Platform migration signals in job postings, recent funding rounds (Series B or C), regulatory changes like PSD3 or PCI DSS 4.0, and merchant volume milestones that force cost structure evaluation.

How does LinkedOtter generate pipeline for payments companies?

LinkedOtter identifies the specific challenge payments buyers care about most — cost optimization, compliance readiness, open banking — builds a live educational event, invites qualified buyers from target accounts, and follows up with engaged attendees. Typical result: 43 qualified meetings in 60 days.

Why do CFOs in fintech ignore cold outreach from payments vendors?

CFOs evaluate payments changes on risk before value. Cold outreach that leads with cost savings without addressing switching risk, compliance implications, and integration complexity gets dismissed. CFOs prefer peer recommendations and events where they can evaluate vendor credibility indirectly.

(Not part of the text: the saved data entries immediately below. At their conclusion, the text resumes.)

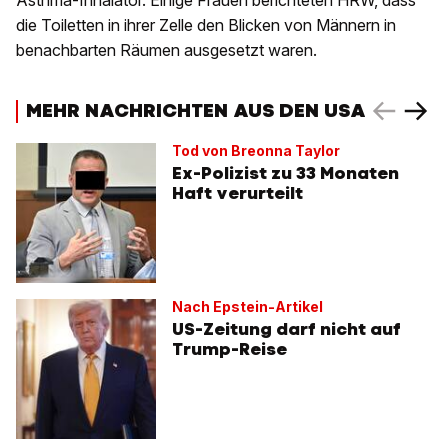
Asthma-Inhalator. Einige Frauen berichteten HRW, dass
die Toiletten in ihrer Zelle den Blicken von Männern in
benachbarten Räumen ausgesetzt waren.
MEHR NACHRICHTEN AUS DEN USA
Tod von Breonna Taylor
Ex-Polizist zu 33 Monaten
Haft verurteilt
Nach Epstein-Artikel
US-Zeitung darf nicht auf
Trump-Reise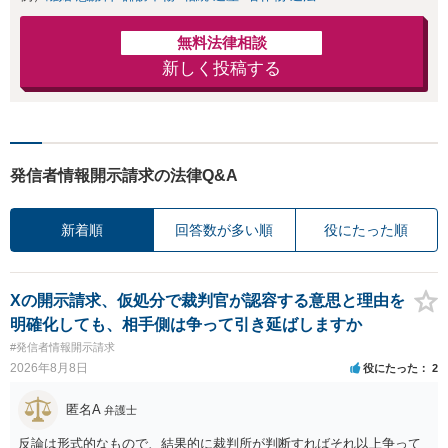
無料法律相談
新しく投稿する
発信者情報開示請求の法律Q&A
新着順
回答数が多い順
役にたった順
Xの開示請求、仮処分で裁判官が認容する意思と理由を
明確化しても、相手側は争って引き延ばしますか
#発信者情報開示請求
2026年8月8日
役にたった
2
匿名A
弁護士
反論は形式的なもので、結果的に裁判所が判断すればそれ以上争って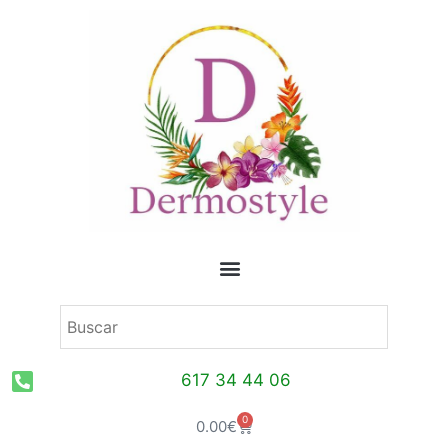
Ir
al
contenido
617 34 44 06
0
Carrito
0.00
€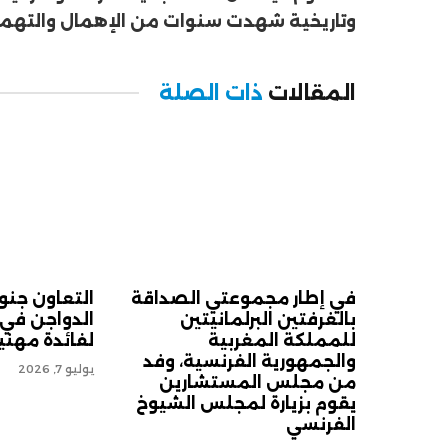
وتاريخية شهدت سنوات من الإهمال والته
المقالات
ذات الصلة
في إطار مجموعتي الصداقة
التعاون جنو
بالغرفتين البرلمانيتين
الدواجن في
للمملكة المغربية
لفائدة مهني
والجمهورية الفرنسية، وفد
يوليو 7, 2026
من مجلس المستشارين
يقوم بزيارة لمجلس الشيوخ
الفرنسي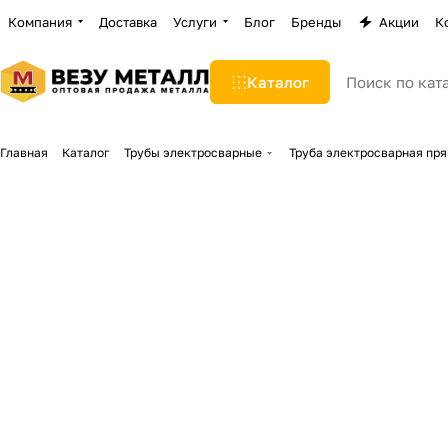
Компания
Доставка
Услуги
Блог
Бренды
Акции
К
Каталог
Главная
Каталог
Трубы электросварные
Труба электросварная пр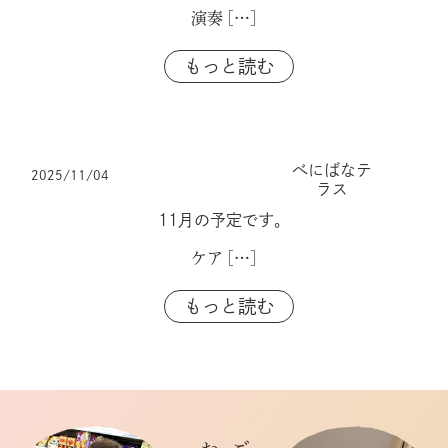
演奏
[…]
もっと読む
べにばなテ
2025/11/04
ラス
11月の予定です。
ケア
[…]
もっと読む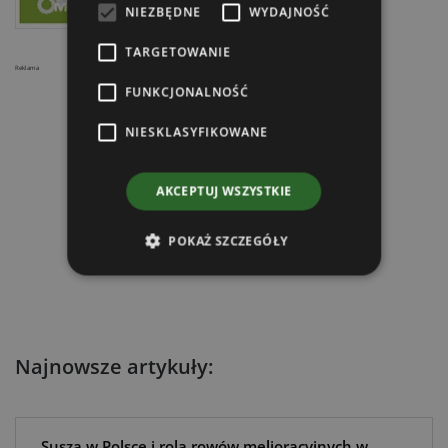
NIEZBĘDNE
WYDAJNOŚĆ
TARGETOWANIE
Reklama
FUNKCJONALNOŚĆ
NIESKLASYFIKOWANE
AKCEPTUJ WSZYSTKIE
POKAŻ SZCZEGÓŁY
Najnowsze artykuły:
Susza w Polsce i rola rowów melioracyjnych w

What compliance certifications do payments buyers require in 2026?

PCI DSS 4.0 compliance (mandatory for card processing), SOC 2 Type II, and for European markets PSD3 readiness. AML and KYC capabilities are evaluated for platforms that touch financial services customers directly.

What is a realistic deal size for B2B payments infrastructure sales?

B2B payments infrastructure deals typically range from $30,000 to $500,000+ ACV depending on transaction volume, support tier, and compliance requirements. The ROI on one qualified meeting from a well-targeted event is significant given these deal sizes.